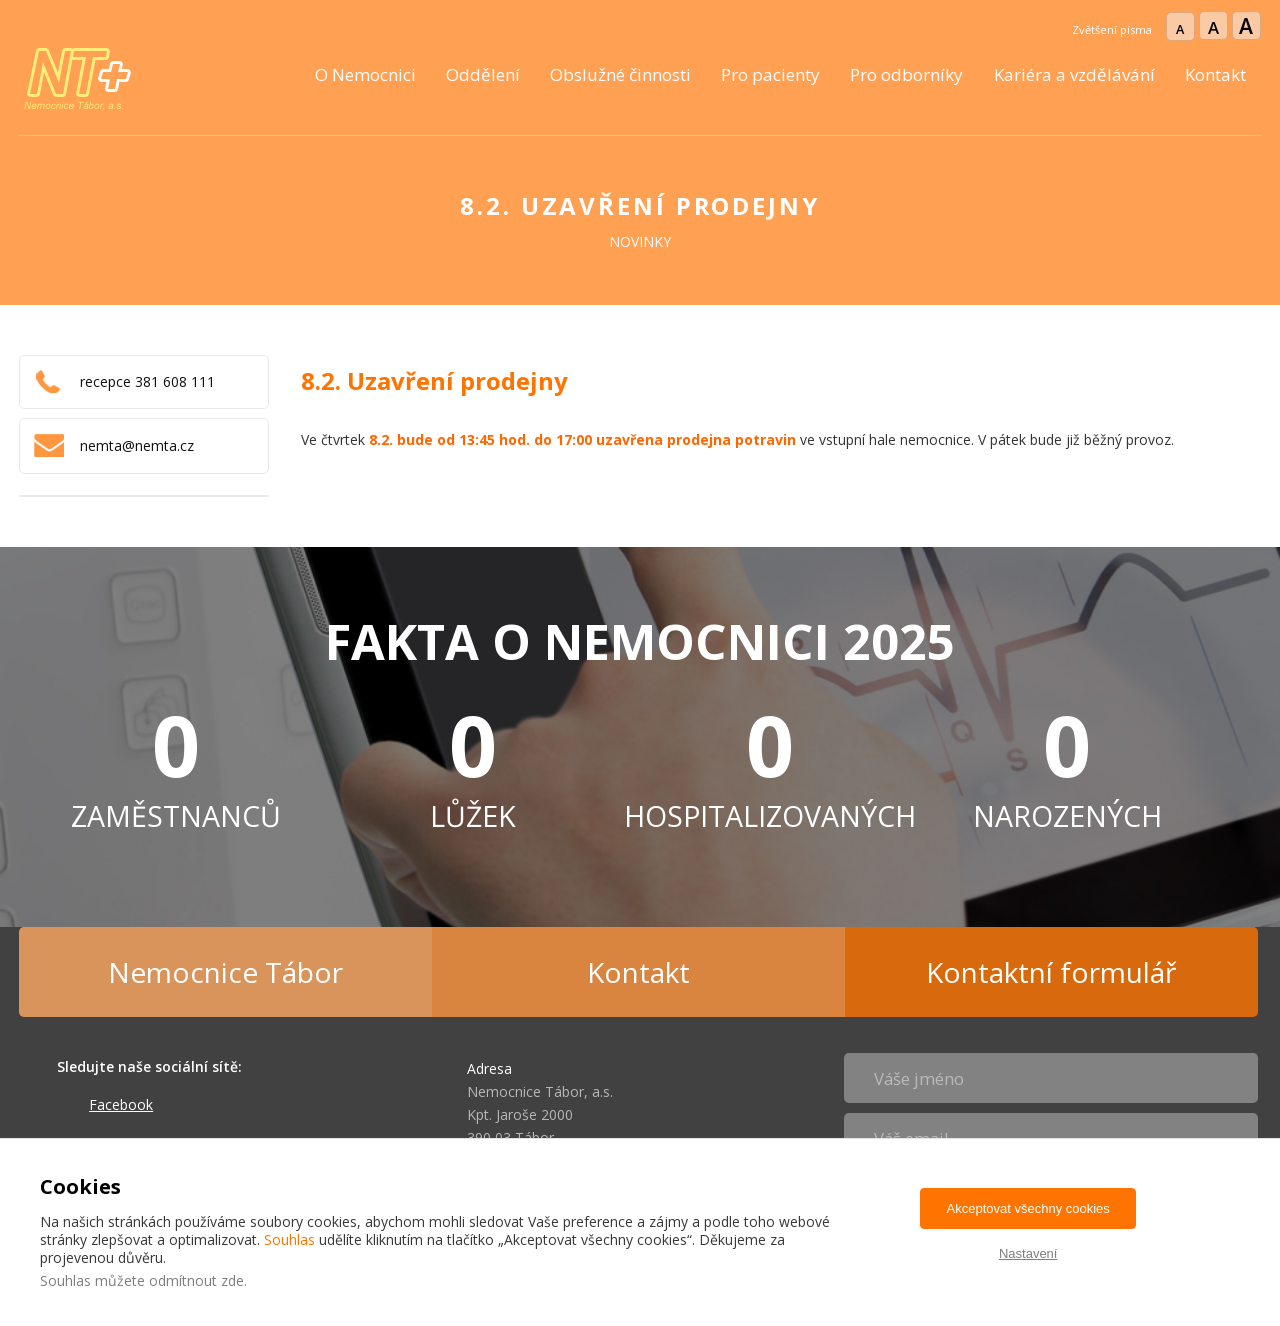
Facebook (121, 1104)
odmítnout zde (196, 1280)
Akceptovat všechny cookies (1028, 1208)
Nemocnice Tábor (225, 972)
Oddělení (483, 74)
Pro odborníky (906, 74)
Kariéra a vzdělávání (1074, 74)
==
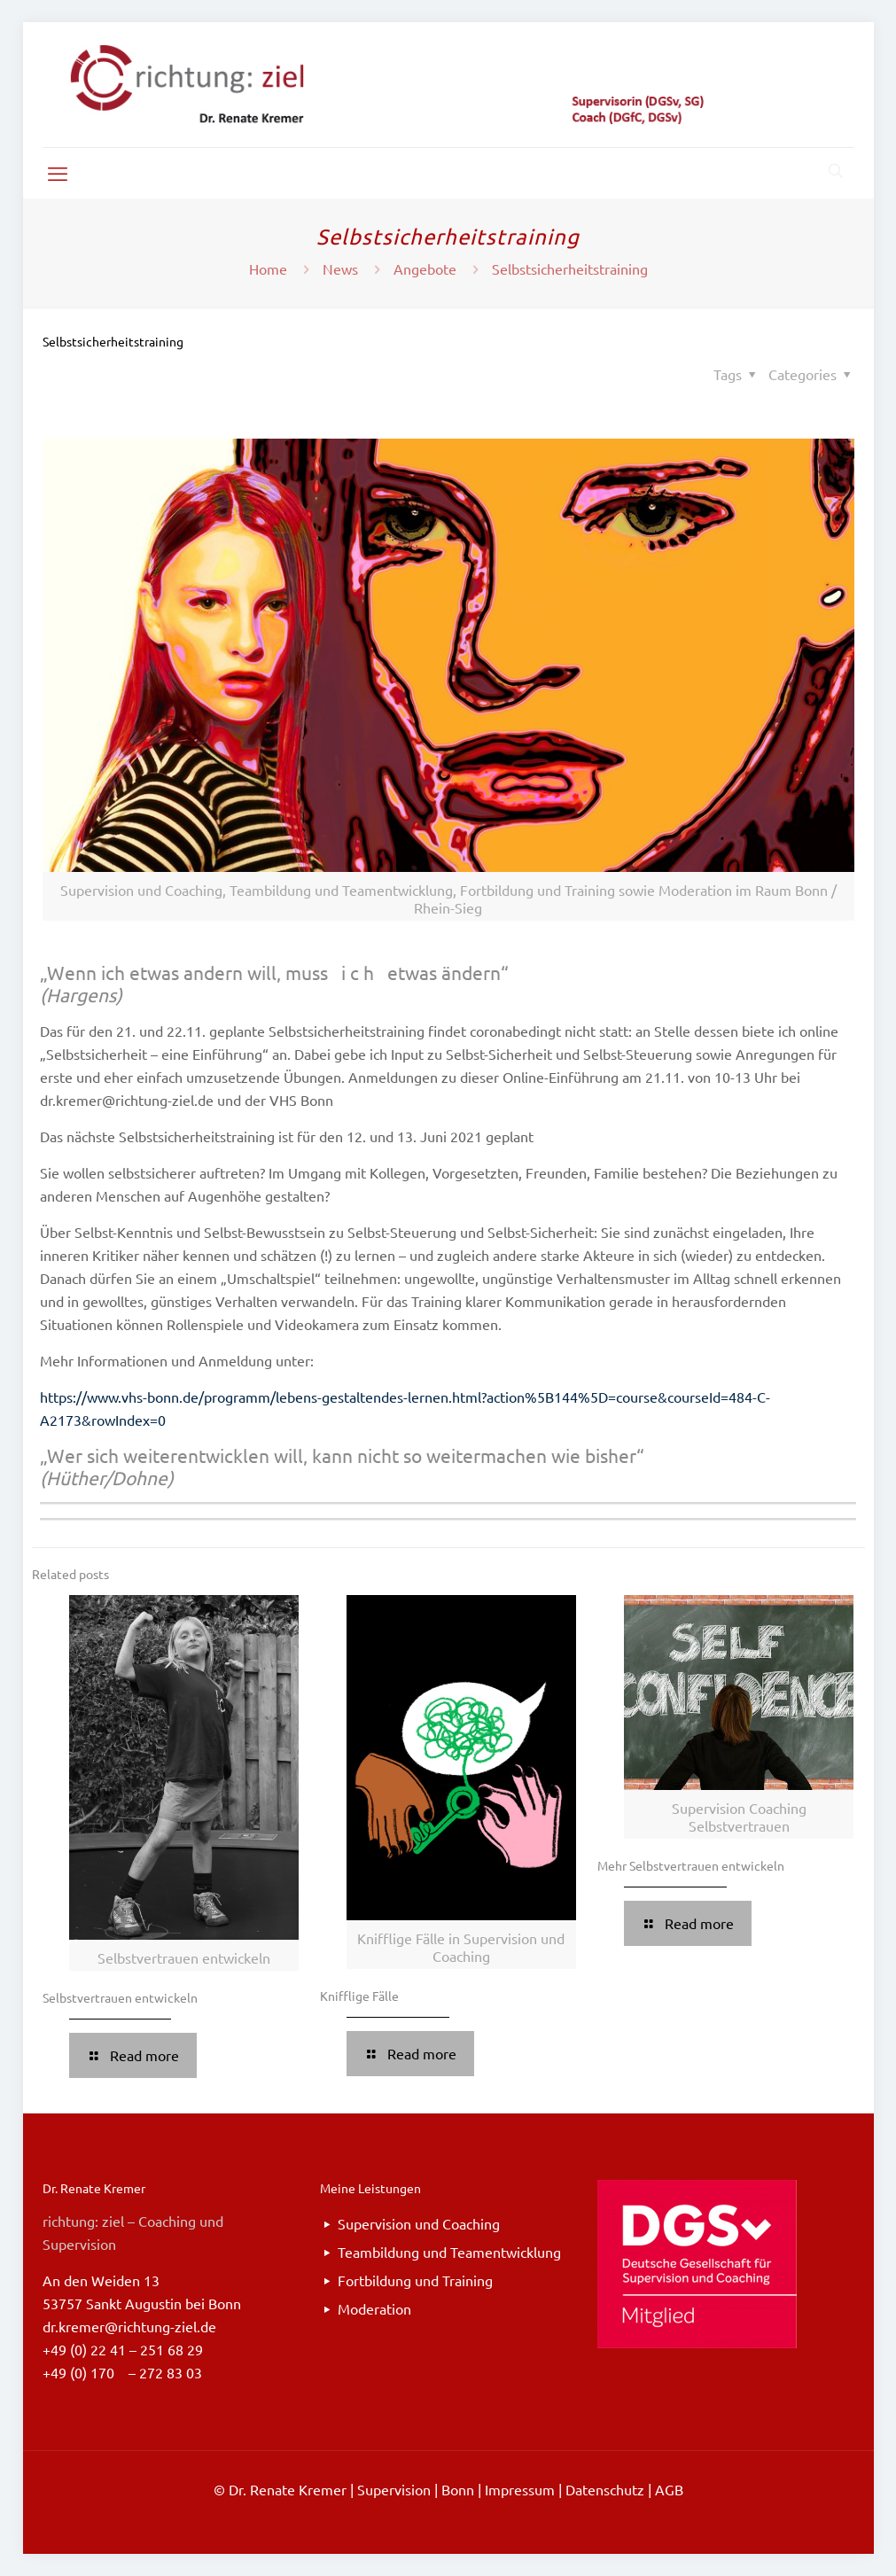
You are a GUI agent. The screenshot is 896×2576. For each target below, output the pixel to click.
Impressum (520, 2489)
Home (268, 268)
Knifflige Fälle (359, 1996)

» **WORK REQUEST**
From the records above, transcribe without alteration every line from the one with "You are a GUI" to the one with "Knifflige Fälle (359, 1996)", inclusive.

» **TASK OUTPUT**
You are a GUI agent. The screenshot is 896×2576. For each target below, output the pixel to click.
Impressum (520, 2489)
Home (268, 268)
Knifflige Fälle (359, 1996)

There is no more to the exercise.